Early list-based wireframe
Checkout-model wireframe after the pivot

We pivoted to a checkout model that books objects directly. I explored multiple variations of this flow before refining it into high-fidelity wireframes and an interactive prototype for user testing.

High-fidelity search results with availability labels
High-fidelity My Objects list

Prototyping

With the flows defined, I built high-fidelity prototypes that walked users through the entire journey, from discovery to booking confirmation, so we could judge the service end-to-end, and our UXR could test something that behaved like the real thing.

End-to-end prototype: discovery → My Objects → booking confirmation

User testing

Our UXR conducted unmoderated testing via Userlytics with 15 culturally engaged London-based participants aged 23–34, 26% of whom identified accessibility needs. These were the key findings:

Misleading terminology

No. 01

Users thought “Add to list” meant saving items, not booking. They expected clearer wording like “Book to view.”

Unclear rules

No. 02

The “5 objects per appointment” limit was misunderstood. Some assumed they had to add exactly five.

Low visibility

No. 03

The My Objects crate was small and hidden. Some users struggled to notice it, and only found it after significant trial and error.

Final design

Every change below traces to a testing finding, nothing was restyled for its own sake:

Clearer availability labels in search results, using “View by appointment” for bookable objects (finding No. 01). Main CTA renamed to “Order an Object”, matching the service name and making the action unmistakable (finding No. 01). The My Objects crate enlarged and centred for visibility (finding No. 03). Object Page instructions rewritten to clarify the “up to 5 objects” rule (finding No. 02).

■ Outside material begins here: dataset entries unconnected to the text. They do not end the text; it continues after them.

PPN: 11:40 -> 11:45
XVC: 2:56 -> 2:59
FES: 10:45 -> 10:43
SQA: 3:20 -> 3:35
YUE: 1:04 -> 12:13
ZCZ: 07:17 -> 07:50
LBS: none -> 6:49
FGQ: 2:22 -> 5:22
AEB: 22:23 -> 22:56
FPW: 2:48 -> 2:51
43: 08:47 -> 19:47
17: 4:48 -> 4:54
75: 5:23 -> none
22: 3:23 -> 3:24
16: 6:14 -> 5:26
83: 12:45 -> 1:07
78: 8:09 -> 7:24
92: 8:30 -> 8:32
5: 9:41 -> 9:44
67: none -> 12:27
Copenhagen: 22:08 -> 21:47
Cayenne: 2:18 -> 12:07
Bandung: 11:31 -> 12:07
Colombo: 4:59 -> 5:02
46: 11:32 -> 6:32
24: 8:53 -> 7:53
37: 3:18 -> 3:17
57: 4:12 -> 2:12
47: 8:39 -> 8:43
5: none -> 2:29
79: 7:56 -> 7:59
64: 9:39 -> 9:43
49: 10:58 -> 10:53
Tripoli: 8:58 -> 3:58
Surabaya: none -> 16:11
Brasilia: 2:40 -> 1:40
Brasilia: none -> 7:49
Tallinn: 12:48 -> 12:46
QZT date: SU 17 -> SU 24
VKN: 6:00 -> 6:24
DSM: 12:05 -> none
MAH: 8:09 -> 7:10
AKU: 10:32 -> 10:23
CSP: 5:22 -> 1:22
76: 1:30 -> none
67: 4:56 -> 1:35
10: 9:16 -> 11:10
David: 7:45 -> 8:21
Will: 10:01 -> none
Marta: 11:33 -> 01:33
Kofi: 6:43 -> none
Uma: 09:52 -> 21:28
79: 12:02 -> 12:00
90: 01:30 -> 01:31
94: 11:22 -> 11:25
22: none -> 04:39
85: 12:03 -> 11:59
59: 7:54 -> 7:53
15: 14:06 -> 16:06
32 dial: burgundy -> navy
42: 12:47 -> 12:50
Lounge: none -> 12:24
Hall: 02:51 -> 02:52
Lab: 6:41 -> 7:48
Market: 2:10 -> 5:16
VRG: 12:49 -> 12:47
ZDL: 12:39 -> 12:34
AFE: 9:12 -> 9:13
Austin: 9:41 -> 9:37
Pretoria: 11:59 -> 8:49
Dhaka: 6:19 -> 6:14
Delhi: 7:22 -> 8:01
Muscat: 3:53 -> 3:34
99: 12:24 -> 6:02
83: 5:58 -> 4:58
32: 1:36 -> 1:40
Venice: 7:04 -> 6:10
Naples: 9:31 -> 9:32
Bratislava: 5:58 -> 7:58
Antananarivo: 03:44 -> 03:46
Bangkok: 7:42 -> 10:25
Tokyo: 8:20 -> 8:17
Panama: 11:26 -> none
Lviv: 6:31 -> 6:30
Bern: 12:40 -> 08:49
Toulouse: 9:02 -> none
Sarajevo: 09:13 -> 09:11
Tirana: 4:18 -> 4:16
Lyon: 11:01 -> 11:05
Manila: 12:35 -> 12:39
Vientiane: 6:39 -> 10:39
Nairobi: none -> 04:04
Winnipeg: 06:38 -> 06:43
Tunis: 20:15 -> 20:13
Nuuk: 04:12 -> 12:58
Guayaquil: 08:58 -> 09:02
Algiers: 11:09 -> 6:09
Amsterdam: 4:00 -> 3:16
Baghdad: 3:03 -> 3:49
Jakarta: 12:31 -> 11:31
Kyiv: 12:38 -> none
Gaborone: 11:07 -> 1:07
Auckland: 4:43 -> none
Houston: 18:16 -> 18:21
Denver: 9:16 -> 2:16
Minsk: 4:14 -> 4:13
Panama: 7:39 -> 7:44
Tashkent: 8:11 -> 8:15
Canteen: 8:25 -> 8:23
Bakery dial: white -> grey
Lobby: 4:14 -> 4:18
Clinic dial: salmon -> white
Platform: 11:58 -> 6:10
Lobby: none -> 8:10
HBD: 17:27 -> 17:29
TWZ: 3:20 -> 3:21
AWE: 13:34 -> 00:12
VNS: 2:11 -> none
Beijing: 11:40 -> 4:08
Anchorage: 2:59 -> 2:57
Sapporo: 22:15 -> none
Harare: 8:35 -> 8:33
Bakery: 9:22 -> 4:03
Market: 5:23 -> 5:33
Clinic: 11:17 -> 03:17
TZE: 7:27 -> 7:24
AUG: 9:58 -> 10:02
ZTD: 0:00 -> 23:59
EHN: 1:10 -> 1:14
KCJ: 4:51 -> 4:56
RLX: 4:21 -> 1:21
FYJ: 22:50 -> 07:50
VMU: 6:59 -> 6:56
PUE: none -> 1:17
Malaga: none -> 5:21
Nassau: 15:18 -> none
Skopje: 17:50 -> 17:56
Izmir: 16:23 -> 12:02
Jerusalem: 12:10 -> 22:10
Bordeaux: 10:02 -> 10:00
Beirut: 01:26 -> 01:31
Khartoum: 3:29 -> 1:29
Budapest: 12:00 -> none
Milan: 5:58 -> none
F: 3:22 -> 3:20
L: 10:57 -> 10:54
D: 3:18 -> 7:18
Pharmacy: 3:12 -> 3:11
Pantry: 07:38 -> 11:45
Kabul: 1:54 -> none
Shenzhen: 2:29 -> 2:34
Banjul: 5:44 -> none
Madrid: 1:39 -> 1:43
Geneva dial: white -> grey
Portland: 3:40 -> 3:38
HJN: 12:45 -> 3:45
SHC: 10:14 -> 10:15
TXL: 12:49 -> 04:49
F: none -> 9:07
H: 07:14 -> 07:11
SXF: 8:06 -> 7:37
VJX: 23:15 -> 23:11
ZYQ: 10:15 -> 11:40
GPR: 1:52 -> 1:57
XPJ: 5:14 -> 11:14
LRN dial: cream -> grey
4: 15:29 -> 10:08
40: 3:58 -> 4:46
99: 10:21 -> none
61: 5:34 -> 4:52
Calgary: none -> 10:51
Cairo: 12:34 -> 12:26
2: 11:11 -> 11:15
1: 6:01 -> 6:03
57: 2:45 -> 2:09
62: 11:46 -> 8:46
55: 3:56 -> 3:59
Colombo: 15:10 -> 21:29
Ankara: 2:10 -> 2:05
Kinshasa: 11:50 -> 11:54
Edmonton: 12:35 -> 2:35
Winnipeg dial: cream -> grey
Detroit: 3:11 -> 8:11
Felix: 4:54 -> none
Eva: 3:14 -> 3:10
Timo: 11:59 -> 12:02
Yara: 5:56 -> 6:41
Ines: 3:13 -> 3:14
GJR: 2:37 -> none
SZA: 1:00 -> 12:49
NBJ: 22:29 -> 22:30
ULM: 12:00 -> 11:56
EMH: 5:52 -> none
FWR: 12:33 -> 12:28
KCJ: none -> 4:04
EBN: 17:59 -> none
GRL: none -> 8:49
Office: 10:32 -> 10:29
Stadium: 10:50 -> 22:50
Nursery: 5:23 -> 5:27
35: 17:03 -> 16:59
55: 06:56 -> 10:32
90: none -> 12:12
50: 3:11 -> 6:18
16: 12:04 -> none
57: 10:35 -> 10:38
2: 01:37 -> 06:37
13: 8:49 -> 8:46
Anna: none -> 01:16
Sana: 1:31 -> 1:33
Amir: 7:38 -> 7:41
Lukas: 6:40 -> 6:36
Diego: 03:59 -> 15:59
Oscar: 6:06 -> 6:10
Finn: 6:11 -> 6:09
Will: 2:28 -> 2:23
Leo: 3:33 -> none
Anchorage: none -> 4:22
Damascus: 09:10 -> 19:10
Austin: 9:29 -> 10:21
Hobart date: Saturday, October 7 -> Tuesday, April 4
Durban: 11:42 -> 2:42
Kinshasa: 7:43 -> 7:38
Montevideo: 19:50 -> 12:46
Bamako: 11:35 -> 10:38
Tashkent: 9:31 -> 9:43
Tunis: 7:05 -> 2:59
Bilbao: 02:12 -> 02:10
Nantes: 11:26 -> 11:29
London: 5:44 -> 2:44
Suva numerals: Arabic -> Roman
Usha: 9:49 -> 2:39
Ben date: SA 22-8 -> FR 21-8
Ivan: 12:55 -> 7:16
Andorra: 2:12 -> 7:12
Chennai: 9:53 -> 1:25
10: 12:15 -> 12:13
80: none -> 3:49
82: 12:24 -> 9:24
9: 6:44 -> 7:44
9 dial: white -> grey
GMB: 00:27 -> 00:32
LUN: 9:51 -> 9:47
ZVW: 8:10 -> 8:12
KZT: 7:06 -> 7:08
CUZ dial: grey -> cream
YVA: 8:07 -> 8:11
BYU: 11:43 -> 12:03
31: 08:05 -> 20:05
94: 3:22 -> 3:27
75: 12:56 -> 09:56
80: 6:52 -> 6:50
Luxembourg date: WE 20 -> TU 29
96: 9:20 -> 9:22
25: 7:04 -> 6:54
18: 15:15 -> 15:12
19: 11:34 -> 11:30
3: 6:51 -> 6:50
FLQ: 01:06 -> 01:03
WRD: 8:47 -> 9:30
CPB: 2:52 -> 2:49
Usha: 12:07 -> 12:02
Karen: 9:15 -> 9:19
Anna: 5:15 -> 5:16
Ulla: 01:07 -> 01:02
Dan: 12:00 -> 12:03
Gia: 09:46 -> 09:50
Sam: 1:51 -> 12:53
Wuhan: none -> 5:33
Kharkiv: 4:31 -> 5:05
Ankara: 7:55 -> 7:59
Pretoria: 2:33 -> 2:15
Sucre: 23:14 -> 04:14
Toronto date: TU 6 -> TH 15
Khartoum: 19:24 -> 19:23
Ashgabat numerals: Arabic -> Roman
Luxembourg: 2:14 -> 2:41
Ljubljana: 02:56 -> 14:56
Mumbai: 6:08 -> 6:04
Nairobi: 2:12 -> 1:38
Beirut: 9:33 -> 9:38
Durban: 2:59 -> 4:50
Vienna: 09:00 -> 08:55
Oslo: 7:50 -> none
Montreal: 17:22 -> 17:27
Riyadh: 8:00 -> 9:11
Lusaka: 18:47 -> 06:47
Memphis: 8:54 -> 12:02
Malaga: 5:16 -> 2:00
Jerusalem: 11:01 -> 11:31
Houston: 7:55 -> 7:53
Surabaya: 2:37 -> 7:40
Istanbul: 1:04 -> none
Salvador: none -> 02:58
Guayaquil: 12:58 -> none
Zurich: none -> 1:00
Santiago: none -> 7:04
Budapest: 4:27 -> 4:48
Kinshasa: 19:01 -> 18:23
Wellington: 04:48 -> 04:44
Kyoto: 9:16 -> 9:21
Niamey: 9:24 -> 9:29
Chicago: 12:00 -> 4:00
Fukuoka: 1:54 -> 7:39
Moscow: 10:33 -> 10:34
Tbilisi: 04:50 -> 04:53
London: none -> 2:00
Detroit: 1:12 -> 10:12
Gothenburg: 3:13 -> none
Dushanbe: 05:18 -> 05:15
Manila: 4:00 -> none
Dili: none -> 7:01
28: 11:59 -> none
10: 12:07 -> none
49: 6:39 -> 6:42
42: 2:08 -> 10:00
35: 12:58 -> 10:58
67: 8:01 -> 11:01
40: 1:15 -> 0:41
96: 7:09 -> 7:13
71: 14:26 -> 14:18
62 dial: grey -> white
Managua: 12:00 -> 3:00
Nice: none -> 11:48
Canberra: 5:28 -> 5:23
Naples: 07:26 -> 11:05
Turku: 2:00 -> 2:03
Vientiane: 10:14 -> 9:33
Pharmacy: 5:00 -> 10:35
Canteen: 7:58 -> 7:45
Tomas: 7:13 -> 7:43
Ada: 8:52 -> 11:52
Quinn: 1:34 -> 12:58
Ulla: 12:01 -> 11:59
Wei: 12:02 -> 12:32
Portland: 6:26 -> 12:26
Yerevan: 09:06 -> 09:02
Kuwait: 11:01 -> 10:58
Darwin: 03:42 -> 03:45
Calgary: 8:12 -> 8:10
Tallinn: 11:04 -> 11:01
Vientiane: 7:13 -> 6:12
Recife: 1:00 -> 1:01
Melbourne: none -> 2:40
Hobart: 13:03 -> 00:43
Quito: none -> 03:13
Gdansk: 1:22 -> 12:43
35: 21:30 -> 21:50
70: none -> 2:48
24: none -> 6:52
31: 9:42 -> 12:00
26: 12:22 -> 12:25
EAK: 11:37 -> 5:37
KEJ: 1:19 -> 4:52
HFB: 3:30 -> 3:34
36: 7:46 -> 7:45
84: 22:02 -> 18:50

The add-a-guest-with-access-needs flow, which failed for 9 of 15 participants, was rebuilt: the guest count now starts at zero and access requirements attach to a named person (challenge No. 05).

Handed to development as high-fidelity interactive prototypes with documentation.

Explore the service

The shipped booking journey

Outcome and impact

The service launched with the V&A East Storehouse and found its audience fast:

High engagement

23,200+ sessions recorded, creating a brand-new access channel to the collections.

Strong integration

Used in 2.2% of all Explore the Collections sessions, showing fluid integration into the user journey.

Validated core feature

32,450+ objects were added to viewing lists, with users averaging 3.15 objects per list.

Successful conversion

28.53% of interactions proceeded to book, indicating a clear user path.